WHAT YOU NEED TO DO:
Which lines run from the line with "customers, and invest" through the line with "here are builders, not tourists." in the entries below? Print them exactly, both ends included, and nothing more.

(Page images and extracted text)
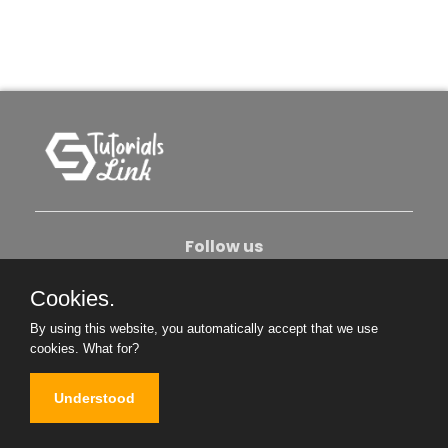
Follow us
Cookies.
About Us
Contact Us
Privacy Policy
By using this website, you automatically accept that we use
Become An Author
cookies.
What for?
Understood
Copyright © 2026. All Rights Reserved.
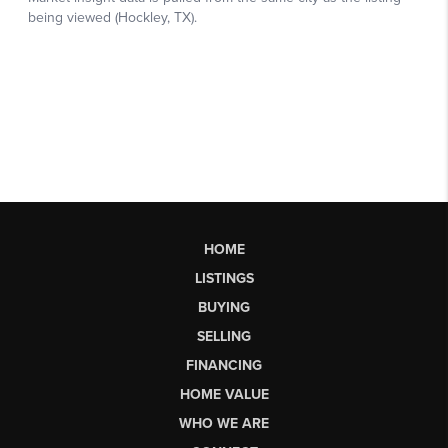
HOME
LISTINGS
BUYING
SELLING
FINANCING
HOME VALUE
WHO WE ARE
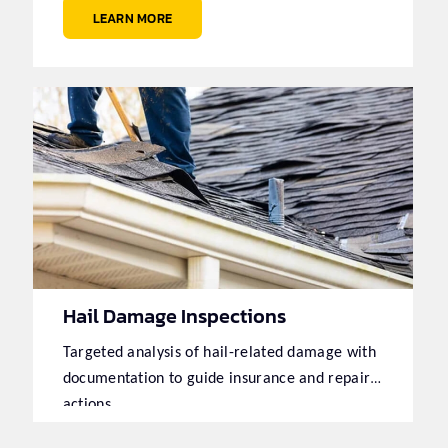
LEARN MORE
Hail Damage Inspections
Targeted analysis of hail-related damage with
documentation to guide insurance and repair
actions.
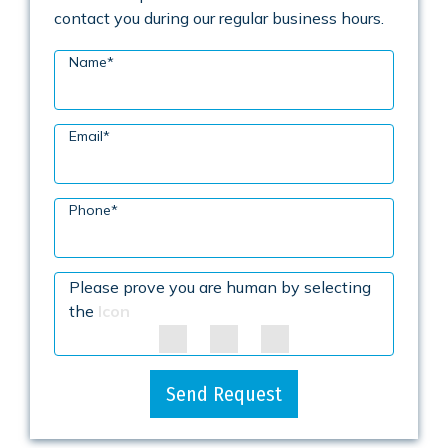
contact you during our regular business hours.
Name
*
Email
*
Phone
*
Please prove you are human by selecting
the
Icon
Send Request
...
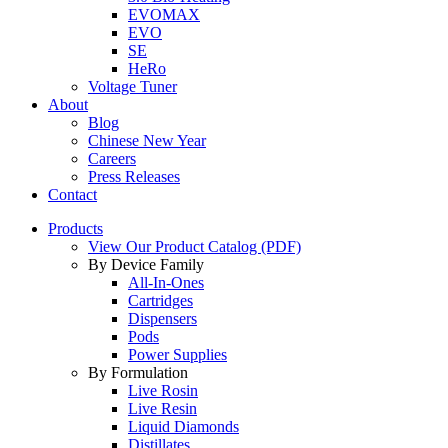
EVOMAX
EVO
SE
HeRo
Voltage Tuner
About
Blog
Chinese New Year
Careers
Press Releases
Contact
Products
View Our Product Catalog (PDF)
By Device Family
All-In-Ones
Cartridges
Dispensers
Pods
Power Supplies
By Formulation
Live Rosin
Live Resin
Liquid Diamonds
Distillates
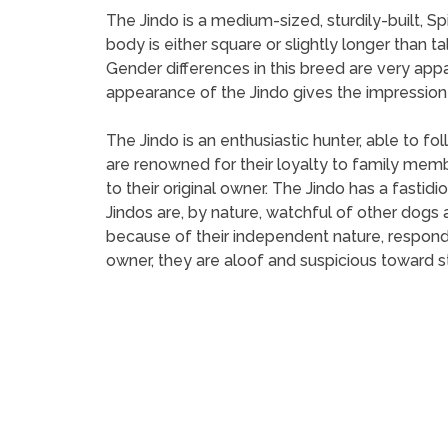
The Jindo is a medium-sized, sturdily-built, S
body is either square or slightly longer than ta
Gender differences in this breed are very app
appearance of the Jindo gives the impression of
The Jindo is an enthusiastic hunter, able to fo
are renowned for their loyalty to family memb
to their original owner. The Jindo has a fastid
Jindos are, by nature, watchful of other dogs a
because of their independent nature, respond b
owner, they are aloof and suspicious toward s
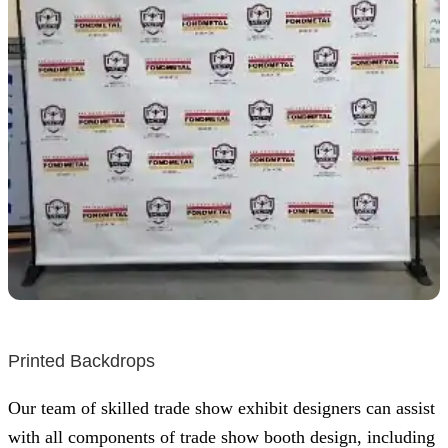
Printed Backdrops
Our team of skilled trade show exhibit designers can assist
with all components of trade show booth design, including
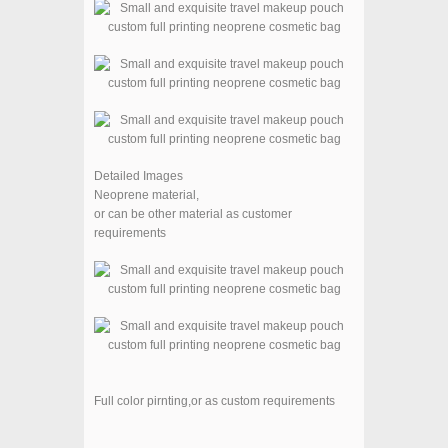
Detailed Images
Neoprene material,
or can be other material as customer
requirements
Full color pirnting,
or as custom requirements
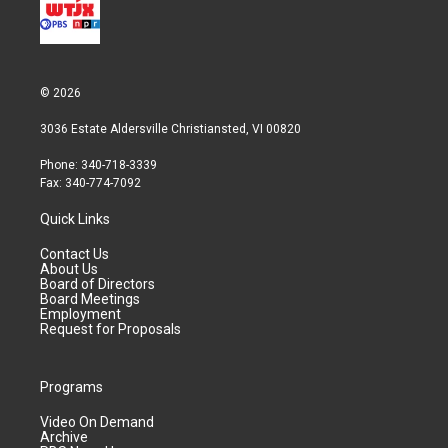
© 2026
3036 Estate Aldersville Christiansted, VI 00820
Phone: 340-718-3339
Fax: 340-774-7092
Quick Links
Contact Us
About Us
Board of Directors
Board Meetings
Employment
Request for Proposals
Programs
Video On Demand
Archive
==
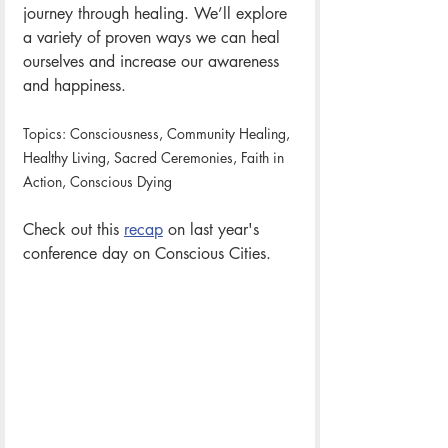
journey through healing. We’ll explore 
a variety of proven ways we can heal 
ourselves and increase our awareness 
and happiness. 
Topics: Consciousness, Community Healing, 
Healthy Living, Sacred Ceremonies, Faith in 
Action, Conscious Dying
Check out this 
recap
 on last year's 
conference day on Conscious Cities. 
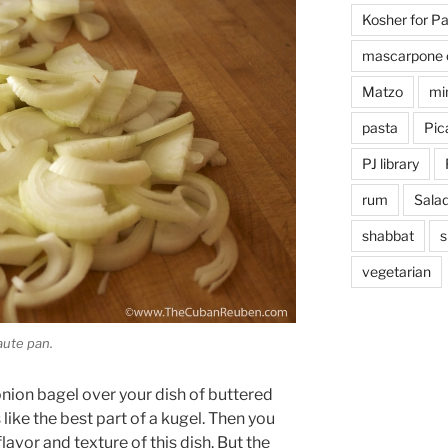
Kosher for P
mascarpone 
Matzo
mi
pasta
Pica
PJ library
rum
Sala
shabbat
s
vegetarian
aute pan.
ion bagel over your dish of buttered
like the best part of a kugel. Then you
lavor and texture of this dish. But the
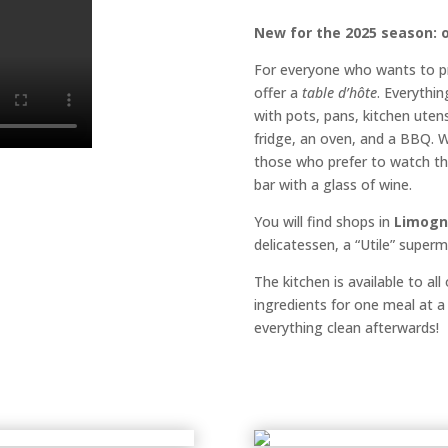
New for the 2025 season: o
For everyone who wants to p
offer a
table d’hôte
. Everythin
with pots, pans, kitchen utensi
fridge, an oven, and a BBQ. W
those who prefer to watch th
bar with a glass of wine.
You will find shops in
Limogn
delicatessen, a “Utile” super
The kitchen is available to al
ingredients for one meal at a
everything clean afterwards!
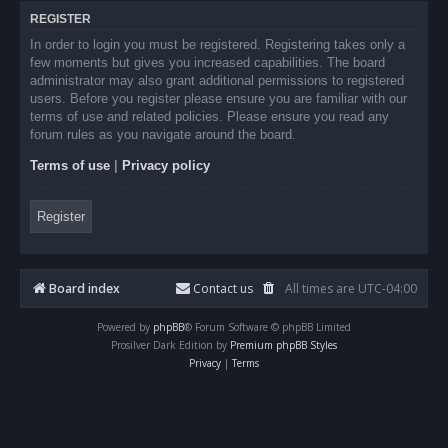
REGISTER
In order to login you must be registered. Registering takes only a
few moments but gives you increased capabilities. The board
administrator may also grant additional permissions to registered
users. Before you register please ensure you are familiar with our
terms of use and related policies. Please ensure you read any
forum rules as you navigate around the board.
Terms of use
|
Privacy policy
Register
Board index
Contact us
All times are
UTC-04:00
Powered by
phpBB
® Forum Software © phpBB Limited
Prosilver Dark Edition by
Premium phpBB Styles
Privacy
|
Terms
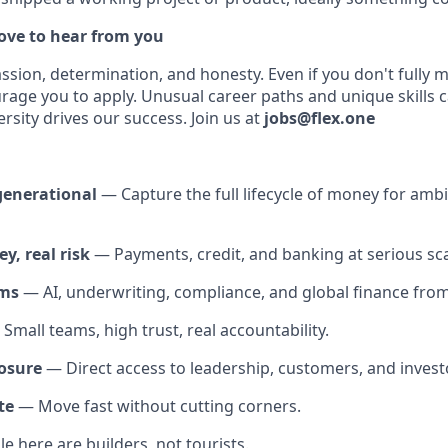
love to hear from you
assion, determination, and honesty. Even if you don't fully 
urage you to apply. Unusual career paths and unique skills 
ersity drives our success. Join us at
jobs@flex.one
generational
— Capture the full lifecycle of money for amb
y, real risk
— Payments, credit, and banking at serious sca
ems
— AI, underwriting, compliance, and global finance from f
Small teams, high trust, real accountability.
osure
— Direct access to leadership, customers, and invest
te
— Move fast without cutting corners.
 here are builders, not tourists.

RESULT FOR THIS TASK:
— Direct access to leadership, customers, and invest
te
— Move fast without cutting corners.
 here are builders, not tourists.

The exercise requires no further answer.